== Task details ==
Comb through the entries for "Reserved" and pull out each line that holds it.

== Records for the exercise ==
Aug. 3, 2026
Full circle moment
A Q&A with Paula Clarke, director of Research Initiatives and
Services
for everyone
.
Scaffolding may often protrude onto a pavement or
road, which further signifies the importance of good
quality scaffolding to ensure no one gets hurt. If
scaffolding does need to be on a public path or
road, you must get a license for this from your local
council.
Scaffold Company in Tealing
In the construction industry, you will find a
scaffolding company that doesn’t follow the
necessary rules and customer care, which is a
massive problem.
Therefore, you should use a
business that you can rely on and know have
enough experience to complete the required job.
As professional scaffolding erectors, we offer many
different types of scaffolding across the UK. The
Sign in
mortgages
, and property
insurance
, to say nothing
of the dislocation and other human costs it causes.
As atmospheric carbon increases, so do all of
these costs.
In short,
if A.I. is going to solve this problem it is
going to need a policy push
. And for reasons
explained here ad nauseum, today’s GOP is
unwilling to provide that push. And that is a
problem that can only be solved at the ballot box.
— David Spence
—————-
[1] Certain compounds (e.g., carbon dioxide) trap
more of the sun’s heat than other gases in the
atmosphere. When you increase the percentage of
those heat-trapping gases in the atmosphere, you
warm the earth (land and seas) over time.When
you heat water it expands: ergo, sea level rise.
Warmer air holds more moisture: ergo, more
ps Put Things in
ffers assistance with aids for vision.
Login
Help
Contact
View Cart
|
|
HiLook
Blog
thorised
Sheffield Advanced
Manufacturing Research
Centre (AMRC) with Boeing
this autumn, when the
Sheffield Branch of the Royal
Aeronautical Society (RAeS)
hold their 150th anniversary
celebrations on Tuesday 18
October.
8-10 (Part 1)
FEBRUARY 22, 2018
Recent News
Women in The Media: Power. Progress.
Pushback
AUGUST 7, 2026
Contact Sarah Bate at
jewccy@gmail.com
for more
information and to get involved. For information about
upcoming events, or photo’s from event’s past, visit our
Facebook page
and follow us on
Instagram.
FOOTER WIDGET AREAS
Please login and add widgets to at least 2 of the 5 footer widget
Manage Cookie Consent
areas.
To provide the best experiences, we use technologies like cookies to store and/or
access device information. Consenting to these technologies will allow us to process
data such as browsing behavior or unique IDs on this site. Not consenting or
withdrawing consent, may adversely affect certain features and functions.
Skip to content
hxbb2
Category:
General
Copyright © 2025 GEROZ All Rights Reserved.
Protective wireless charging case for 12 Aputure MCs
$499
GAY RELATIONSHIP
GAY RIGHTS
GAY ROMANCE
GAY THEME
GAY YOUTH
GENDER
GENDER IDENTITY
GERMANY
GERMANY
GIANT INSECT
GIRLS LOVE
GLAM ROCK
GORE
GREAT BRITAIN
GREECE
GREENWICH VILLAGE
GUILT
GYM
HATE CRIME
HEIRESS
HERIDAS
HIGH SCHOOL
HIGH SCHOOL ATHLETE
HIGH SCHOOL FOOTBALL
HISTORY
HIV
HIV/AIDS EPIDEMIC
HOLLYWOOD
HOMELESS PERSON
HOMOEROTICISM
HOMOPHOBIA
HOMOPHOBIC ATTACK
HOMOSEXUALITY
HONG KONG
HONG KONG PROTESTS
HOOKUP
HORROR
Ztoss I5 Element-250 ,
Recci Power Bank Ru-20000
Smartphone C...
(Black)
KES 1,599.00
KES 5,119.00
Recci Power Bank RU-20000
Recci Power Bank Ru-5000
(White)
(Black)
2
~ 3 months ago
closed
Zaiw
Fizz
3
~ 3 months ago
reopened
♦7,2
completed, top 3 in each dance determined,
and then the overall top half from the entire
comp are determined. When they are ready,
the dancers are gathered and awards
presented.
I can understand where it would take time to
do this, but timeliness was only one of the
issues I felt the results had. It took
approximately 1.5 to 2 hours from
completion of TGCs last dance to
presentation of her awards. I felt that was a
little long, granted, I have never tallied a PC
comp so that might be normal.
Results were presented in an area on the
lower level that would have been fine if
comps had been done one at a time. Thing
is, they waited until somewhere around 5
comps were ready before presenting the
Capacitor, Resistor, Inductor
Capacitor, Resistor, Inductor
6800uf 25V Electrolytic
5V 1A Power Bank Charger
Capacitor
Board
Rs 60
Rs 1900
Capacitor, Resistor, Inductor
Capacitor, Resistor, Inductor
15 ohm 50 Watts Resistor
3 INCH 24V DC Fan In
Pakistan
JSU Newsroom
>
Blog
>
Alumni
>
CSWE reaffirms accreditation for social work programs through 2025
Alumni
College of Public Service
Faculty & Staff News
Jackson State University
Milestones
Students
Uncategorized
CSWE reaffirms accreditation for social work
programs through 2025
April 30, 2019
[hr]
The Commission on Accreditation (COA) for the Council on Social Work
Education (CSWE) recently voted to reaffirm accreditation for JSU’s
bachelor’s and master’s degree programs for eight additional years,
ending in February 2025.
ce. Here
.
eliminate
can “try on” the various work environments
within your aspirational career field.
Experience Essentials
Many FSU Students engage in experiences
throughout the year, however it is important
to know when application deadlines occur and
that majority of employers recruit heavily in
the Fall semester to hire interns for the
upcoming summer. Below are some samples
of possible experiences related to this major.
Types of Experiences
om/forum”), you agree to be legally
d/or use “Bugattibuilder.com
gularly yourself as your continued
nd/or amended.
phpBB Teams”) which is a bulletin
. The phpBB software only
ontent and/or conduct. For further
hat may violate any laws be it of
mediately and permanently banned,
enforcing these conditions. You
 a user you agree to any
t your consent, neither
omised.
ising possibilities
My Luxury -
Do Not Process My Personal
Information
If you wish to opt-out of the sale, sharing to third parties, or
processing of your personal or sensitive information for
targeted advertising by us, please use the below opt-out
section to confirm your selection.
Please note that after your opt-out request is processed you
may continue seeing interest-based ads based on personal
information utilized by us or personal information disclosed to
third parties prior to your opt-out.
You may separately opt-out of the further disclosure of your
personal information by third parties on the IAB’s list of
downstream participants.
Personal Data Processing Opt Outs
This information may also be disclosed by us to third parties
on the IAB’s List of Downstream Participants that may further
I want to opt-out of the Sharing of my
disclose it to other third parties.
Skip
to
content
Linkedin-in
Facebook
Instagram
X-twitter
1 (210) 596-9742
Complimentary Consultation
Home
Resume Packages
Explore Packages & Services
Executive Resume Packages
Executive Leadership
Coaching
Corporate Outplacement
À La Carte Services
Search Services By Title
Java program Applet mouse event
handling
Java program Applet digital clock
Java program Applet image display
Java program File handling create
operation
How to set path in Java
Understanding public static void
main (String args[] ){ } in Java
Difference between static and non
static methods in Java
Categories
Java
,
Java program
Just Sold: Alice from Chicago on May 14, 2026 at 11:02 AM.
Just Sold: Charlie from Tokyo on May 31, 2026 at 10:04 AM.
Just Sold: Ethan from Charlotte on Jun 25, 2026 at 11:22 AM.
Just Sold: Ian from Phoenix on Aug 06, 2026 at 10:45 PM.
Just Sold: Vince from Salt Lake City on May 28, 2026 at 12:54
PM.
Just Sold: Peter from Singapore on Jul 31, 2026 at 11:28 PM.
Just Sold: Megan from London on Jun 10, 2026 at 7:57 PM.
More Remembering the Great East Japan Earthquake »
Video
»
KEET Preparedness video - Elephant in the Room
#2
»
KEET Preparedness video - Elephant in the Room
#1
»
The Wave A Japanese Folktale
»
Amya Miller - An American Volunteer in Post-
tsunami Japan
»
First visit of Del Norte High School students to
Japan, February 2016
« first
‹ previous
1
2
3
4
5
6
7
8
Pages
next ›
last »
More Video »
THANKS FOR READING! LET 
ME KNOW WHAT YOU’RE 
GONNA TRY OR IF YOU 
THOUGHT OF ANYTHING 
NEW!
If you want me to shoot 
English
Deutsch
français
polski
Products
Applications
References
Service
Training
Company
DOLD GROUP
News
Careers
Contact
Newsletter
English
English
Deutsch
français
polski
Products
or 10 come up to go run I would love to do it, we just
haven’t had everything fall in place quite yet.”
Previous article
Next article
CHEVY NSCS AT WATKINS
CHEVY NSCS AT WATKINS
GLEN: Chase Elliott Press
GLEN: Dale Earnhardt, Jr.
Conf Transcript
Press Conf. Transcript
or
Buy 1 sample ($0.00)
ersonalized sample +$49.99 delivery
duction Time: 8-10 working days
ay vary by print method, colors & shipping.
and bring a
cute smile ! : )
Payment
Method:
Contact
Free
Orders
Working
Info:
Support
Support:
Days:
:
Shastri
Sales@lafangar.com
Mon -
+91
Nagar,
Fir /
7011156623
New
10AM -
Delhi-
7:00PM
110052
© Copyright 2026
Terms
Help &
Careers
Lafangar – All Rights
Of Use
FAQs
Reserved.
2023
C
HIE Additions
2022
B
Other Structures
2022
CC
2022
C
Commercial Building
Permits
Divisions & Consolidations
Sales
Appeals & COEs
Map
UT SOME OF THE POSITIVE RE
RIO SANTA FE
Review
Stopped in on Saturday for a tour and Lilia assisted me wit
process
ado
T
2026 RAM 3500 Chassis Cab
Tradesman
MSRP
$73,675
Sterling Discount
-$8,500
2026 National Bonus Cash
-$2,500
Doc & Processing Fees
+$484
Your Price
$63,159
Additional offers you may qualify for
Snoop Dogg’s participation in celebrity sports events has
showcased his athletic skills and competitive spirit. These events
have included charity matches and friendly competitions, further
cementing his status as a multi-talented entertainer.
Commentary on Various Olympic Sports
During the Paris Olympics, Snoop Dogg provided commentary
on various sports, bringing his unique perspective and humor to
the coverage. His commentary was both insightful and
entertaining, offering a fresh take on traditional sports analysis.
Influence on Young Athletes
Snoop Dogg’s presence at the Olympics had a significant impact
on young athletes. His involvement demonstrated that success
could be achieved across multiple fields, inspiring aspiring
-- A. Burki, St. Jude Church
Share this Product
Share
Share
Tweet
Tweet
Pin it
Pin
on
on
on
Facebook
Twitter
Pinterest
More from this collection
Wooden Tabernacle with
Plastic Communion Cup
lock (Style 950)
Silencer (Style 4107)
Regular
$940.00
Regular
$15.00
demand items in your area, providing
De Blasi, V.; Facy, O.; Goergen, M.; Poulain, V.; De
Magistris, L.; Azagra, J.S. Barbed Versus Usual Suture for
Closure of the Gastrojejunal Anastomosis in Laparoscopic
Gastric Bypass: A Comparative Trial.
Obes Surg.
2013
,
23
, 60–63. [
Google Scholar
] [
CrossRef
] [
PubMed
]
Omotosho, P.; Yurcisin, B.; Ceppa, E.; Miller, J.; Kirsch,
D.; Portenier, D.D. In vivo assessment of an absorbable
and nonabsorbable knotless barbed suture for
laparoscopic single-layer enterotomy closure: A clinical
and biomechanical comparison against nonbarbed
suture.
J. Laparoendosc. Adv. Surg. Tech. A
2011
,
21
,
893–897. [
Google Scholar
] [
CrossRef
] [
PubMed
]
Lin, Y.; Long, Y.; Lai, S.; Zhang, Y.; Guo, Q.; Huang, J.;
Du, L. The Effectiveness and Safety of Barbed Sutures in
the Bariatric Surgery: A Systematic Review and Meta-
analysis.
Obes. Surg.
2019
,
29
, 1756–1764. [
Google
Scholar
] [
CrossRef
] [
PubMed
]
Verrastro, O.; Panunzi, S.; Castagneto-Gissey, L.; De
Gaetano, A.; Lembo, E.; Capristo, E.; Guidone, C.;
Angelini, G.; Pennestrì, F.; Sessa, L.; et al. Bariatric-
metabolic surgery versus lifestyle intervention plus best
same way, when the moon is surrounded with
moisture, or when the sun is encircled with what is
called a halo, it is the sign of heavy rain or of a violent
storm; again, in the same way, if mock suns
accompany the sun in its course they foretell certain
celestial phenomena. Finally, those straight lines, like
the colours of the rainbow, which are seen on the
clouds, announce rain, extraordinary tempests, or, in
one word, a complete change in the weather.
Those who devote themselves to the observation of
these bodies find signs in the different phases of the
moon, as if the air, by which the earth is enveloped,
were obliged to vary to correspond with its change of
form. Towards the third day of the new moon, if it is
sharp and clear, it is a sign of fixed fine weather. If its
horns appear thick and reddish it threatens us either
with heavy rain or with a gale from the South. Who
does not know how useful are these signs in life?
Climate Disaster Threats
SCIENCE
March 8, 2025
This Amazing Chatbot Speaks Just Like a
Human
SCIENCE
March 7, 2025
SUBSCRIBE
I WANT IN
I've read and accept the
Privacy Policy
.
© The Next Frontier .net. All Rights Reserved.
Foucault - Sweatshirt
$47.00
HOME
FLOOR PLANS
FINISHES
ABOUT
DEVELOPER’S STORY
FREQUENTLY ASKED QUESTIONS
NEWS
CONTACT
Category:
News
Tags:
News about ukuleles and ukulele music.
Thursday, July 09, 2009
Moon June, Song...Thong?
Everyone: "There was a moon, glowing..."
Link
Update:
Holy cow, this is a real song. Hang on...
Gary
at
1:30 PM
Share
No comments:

== Task response ==
Copyright © 2025 GEROZ All Rights Reserved.
Reserved.
© The Next Frontier .net. All Rights Reserved.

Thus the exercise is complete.